Но Антрекот, видимо, загулял окончательно: под дверью он не сидел, завтрака не требовал.
Короткая борьба за право первым пойти в душ окончилась победой Сергея. Он выставил меня за дверь ванной, мотивируя свое бессовестное поведение нехваткой времени.
В дверь весело постучали. Эванжелина, подумала я. На пороге стояла маленькая девочка с большой белой коробкой, перевязанной красным бантом. Я удивленно оглядела этого утреннего ангела, не понимая, что ее принесло к нам — день рождения уже прошел, Новый год еще не наступил.
— А журналист дядя Сережа здесь живет? — серьезно осведомилась дары приносящая малютка.
И журналист, и дядя, и Сережа вполне соответствовали характеристикам моего пока еще не мужа, выкрикивавшего в данный момент в ванной чудесную итальянскую песню «Вернись в Сорренто», и я кивнула.
— Тогда это ему, — сказала девочка, протягивая нарядную коробку. — Его друзья на машине просили передать!
И убежала вниз по лестнице, оставив меня стоять с коробкой в руках и мыслью в голове: что это — торт или бомба с часовым механизмом?
— Многочисленные поклонники тебя не забывают? — спросил он, увидев коробку.

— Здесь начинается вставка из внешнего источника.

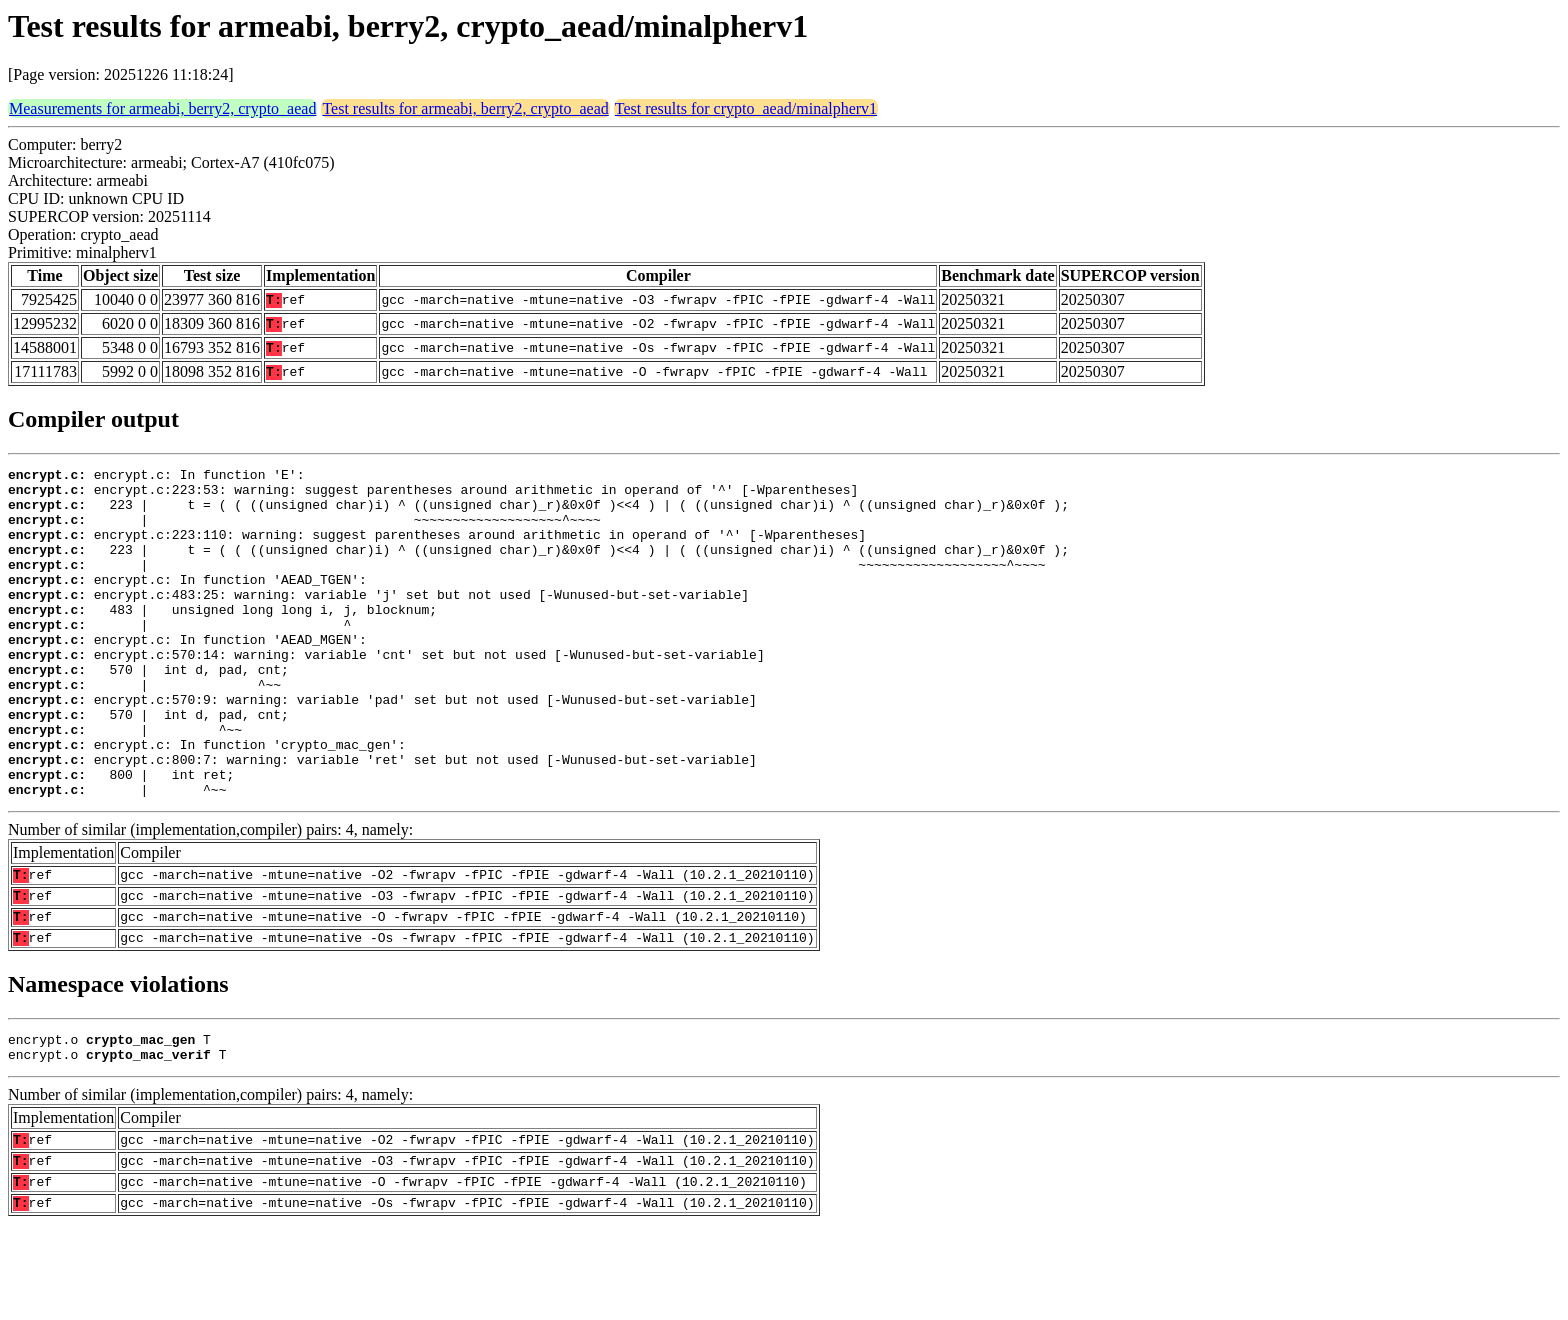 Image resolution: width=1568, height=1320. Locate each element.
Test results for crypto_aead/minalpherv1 (746, 108)
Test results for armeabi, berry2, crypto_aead (465, 108)
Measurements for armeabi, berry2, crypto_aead (162, 108)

— Нет, это тебе. Девочка со двора принесла. Сергей удивился, подошел ко мне и потянул бант. Конечно, если внутри находится бомба, которая разорвется, как только он снимет крышку, то подставкой для коробки обязательно должна служить я!
Но лучше бы там оказалась бомба.
В коробке лежал мертвый, окоченевший Антрекот. Сбоку виднелась записка:
«Уймись, пока не поздно!»
Я стояла на скале, а внизу подо мной колыхался черными волнами бездонный океан отчаяния. Я приблизилась к краю, собираясь броситься вниз, отдаться своему горю, достигнуть самого дна этого черного океана. Сергей попытался меня удержать.
— Подожди! Послушай… Я видел ребенка, которому осколком оторвало руку и из плеча торчала белая кость и свисали лохмотья платья и кожи, я видел беременную чеченскую женщину с огнестрельным ранением в брюшную полость… Люди и сейчас там умирают…
Конечно, разумом я могла понять, как ничтожно мое горе по сравнению с мучениями других людей. Но мертвый Антрекот лежал в коробке, которую я прижимала к груди, и я ничего не могла поделать со своим сердцем, оно рвалось на части.
— Я пойду к себе, — с трудом прошептала я, так как слезы были совсем близко.
Сергей опустил руки:
— Прости меня. Все по моей вине. Потому что я ввязался в это дело…
Я вошла в спальню, поставила коробку на кровать, села рядом и приготовилась начать долгое, безутешное рыдание.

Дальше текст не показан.